Saved entries:
[Start of Attachment]
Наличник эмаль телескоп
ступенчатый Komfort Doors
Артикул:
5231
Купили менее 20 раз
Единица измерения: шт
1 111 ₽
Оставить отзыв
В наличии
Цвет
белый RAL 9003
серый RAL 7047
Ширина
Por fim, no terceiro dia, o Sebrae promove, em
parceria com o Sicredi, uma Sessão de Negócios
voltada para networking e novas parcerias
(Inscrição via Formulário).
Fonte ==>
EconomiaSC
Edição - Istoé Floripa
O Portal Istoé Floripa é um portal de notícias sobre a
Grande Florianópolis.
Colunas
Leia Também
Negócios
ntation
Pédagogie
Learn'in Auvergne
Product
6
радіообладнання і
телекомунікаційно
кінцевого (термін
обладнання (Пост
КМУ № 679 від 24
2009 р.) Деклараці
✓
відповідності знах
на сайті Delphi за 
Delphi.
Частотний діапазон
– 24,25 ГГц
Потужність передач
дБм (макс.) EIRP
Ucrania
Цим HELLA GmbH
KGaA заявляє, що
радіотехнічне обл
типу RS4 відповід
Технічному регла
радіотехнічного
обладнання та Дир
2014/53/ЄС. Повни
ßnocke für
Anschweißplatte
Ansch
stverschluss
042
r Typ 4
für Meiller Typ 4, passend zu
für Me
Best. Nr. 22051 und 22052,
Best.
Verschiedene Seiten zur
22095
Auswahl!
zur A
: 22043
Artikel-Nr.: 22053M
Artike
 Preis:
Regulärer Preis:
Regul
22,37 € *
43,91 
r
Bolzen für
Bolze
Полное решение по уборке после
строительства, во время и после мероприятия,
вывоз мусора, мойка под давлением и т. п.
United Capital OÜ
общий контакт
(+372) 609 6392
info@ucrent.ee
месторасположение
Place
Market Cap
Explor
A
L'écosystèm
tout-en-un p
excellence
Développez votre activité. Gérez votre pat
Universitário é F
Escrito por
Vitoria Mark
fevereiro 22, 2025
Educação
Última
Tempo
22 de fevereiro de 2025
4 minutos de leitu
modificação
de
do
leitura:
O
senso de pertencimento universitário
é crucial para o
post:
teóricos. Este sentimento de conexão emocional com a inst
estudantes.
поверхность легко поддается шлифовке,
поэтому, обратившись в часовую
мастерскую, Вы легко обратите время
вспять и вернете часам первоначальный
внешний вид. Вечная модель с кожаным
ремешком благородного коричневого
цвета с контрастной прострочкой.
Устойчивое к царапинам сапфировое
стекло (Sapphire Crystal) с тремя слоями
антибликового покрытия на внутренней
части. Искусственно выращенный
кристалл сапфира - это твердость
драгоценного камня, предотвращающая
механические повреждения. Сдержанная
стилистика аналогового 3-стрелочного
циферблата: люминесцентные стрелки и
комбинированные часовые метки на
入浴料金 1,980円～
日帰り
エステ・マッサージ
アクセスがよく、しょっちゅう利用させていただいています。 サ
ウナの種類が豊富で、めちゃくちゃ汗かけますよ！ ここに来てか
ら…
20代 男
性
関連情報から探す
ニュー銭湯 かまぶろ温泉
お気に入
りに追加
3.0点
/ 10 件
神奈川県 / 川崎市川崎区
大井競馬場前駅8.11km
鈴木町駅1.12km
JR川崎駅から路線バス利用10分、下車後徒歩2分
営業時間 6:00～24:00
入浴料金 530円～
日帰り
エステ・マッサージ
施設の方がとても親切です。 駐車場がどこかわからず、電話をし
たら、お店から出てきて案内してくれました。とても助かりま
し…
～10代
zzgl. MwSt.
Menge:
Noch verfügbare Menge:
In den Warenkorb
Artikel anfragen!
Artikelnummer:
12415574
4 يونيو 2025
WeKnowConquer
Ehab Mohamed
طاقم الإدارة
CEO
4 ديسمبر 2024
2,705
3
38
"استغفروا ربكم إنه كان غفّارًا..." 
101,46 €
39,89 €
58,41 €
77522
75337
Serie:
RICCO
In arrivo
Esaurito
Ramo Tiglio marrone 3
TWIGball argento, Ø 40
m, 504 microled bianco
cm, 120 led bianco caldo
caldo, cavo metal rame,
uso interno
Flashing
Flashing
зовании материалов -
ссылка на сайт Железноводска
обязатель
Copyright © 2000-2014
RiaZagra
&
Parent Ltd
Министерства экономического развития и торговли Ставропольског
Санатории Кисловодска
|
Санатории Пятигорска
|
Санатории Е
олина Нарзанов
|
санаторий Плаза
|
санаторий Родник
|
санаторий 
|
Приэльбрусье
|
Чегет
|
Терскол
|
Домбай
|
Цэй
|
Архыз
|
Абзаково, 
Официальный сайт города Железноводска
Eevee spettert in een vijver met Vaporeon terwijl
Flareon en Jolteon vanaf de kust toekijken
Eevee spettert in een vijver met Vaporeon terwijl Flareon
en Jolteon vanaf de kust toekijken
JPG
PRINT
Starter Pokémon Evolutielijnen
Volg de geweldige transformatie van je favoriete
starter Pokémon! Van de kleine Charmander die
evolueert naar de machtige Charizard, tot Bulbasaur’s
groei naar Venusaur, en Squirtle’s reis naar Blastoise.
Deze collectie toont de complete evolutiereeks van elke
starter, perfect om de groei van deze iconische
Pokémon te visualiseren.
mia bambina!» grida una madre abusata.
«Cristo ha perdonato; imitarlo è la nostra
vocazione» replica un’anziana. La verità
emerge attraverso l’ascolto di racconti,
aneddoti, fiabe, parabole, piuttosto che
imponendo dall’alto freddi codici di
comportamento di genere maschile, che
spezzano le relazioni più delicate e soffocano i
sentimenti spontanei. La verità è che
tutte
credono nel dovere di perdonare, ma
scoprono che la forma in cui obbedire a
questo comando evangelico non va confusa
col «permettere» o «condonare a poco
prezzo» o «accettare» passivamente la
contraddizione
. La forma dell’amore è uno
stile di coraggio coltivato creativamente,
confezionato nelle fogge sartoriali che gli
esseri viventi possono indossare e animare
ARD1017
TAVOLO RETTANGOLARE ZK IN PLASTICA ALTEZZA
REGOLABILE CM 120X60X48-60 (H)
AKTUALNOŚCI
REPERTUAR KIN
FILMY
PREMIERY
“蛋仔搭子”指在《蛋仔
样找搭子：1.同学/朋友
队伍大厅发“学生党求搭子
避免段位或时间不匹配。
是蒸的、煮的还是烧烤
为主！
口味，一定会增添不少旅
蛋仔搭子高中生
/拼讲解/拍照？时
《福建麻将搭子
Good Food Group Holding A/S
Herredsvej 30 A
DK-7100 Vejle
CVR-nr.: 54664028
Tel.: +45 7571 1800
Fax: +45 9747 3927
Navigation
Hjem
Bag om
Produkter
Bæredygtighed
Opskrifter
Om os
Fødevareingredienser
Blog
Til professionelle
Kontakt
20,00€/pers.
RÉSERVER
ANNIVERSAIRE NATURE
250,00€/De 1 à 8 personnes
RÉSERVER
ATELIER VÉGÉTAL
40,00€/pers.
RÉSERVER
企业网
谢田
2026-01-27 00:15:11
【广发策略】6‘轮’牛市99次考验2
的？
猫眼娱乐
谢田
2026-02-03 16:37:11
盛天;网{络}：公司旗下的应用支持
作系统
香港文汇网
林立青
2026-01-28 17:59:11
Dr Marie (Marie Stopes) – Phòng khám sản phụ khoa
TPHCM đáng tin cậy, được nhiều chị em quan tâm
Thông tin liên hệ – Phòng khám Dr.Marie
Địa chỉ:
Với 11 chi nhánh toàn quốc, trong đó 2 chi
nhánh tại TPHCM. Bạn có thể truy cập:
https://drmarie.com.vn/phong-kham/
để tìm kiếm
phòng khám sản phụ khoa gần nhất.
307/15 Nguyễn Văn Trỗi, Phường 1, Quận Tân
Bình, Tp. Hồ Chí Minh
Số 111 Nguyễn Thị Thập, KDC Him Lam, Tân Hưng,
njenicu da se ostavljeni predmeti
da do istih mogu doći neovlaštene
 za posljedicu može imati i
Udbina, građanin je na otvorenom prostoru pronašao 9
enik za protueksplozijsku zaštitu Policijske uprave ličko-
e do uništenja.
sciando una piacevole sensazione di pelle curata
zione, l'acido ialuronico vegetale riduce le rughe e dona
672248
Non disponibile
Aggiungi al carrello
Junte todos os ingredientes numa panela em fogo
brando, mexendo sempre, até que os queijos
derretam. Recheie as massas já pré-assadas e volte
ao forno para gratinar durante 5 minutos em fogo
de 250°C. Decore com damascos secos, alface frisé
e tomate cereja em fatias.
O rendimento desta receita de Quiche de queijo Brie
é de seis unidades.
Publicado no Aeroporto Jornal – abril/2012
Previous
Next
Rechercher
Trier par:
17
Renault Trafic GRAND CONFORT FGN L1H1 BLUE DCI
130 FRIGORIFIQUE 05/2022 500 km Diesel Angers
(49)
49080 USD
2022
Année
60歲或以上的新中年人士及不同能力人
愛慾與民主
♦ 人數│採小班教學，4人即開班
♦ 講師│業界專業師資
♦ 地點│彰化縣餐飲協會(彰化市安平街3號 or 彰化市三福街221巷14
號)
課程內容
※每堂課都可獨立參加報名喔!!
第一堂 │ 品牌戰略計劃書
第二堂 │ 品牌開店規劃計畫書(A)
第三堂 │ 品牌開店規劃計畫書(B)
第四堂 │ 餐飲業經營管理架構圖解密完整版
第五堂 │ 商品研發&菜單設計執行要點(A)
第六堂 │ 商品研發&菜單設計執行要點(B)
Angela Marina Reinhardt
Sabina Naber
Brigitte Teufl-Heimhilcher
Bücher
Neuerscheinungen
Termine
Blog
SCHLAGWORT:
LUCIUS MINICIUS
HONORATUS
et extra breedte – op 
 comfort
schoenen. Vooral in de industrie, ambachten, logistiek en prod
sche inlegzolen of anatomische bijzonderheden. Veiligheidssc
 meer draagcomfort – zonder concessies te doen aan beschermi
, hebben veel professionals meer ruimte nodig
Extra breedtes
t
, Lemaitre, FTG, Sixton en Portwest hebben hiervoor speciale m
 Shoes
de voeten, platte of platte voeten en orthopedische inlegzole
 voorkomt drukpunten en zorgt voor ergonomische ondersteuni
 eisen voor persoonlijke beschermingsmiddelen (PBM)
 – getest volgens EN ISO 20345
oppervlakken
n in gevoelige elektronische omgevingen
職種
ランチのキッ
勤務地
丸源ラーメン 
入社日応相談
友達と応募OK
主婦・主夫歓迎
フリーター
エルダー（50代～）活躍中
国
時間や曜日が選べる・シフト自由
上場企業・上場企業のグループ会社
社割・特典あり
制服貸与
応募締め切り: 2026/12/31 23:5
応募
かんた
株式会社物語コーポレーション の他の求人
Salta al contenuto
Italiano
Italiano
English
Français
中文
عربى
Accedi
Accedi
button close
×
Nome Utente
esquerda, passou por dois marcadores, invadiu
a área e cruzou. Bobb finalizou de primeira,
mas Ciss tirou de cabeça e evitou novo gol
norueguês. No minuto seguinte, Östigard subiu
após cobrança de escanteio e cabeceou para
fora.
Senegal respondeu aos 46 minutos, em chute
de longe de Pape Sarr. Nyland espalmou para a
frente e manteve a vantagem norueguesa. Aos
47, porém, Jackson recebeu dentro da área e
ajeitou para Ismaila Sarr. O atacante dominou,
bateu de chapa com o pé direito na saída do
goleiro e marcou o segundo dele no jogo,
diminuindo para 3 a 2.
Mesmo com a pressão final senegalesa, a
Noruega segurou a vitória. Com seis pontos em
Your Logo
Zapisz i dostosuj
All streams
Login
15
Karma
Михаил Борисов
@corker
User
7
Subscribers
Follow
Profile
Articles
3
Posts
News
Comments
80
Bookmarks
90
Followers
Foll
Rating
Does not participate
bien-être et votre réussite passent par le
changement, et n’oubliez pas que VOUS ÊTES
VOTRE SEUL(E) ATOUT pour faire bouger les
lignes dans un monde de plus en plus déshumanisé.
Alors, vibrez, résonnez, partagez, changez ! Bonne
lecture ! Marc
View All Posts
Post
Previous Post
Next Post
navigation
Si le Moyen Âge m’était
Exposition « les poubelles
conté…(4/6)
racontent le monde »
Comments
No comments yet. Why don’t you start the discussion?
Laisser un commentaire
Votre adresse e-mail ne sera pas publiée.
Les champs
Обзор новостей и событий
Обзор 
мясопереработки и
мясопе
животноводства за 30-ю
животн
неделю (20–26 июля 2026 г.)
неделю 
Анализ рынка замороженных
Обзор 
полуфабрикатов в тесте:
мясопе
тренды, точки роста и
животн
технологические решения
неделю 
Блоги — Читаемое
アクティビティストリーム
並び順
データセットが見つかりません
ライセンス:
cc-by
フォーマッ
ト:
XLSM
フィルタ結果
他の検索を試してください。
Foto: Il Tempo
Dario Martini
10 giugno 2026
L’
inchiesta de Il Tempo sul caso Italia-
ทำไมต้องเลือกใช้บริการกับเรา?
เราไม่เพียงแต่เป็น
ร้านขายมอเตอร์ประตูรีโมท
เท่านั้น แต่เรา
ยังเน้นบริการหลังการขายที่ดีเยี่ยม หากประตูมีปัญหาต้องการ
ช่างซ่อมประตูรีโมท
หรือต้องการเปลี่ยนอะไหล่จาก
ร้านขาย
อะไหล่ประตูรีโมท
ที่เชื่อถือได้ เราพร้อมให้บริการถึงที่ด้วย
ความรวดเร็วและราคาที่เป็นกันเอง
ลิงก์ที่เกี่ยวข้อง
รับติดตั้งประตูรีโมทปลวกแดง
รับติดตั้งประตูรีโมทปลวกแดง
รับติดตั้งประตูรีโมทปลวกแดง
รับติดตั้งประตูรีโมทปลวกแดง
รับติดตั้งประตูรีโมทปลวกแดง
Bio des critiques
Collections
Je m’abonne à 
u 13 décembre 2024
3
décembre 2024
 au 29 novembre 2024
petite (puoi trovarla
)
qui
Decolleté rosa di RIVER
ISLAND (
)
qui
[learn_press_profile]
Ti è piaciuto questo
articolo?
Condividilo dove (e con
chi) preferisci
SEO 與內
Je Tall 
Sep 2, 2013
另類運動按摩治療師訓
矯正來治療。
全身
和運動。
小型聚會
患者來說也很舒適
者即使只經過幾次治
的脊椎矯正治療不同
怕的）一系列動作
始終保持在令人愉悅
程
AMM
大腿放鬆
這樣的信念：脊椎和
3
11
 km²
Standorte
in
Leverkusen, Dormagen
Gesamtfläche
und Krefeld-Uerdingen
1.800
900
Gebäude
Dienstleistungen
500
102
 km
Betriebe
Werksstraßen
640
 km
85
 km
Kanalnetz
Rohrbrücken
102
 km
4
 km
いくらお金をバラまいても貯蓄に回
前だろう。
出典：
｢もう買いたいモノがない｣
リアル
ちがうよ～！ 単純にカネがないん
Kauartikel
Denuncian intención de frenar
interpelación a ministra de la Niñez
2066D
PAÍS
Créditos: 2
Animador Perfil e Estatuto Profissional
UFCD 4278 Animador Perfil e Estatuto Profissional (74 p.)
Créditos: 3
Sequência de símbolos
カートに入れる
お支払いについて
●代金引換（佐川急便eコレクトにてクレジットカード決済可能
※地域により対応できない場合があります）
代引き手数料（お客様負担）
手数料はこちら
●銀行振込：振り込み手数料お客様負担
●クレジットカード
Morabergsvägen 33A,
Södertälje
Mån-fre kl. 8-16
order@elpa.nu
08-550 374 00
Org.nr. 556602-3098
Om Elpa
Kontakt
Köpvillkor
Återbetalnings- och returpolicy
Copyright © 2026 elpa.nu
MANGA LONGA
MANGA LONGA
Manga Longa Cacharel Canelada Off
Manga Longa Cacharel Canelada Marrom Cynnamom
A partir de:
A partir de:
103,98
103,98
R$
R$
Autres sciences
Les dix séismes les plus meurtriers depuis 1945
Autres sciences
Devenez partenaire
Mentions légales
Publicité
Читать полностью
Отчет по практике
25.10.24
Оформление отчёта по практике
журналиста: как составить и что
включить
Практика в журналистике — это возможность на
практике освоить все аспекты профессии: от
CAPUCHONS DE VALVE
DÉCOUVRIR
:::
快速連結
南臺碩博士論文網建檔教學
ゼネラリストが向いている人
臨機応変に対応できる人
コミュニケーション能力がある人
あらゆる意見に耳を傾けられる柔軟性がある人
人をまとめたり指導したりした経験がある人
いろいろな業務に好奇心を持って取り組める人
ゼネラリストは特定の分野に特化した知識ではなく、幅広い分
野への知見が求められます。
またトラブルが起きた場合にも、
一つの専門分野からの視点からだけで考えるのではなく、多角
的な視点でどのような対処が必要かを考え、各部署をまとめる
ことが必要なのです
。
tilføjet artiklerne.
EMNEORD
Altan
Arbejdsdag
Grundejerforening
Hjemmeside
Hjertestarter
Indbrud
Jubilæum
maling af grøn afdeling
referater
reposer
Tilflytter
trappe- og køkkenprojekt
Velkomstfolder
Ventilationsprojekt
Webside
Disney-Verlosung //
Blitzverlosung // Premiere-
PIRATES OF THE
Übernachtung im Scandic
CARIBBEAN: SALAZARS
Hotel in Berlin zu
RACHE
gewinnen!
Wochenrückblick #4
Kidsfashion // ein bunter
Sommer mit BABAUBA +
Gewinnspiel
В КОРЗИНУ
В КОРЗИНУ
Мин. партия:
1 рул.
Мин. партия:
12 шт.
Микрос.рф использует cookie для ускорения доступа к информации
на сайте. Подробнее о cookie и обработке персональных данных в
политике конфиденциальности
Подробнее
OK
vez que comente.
[End of Attachment]
### WORK INSTRUCTION
Lines from the top of the entries above to the line that contains "вывоз мусора, мойка под давлением и т. п." should be set down exactly, please, with both ends kept and nothing added.

### THE ANSWER
Наличник эмаль телескоп
ступенчатый Komfort Doors
Артикул:
5231
Купили менее 20 раз
Единица измерения: шт
1 111 ₽
Оставить отзыв
В наличии
Цвет
белый RAL 9003
серый RAL 7047
Ширина
Por fim, no terceiro dia, o Sebrae promove, em
parceria com o Sicredi, uma Sessão de Negócios
voltada para networking e novas parcerias
(Inscrição via Formulário).
Fonte ==>
EconomiaSC
Edição - Istoé Floripa
O Portal Istoé Floripa é um portal de notícias sobre a
Grande Florianópolis.
Colunas
Leia Também
Negócios
ntation
Pédagogie
Learn'in Auvergne
Product
6
радіообладнання і
телекомунікаційно
кінцевого (термін
обладнання (Пост
КМУ № 679 від 24
2009 р.) Деклараці
✓
відповідності знах
на сайті Delphi за 
Delphi.
Частотний діапазон
– 24,25 ГГц
Потужність передач
дБм (макс.) EIRP
Ucrania
Цим HELLA GmbH
KGaA заявляє, що
радіотехнічне обл
типу RS4 відповід
Технічному регла
радіотехнічного
обладнання та Дир
2014/53/ЄС. Повни
ßnocke für
Anschweißplatte
Ansch
stverschluss
042
r Typ 4
für Meiller Typ 4, passend zu
für Me
Best. Nr. 22051 und 22052,
Best.
Verschiedene Seiten zur
22095
Auswahl!
zur A
: 22043
Artikel-Nr.: 22053M
Artike
 Preis:
Regulärer Preis:
Regul
22,37 € *
43,91 
r
Bolzen für
Bolze
Полное решение по уборке после
строительства, во время и после мероприятия,
вывоз мусора, мойка под давлением и т. п.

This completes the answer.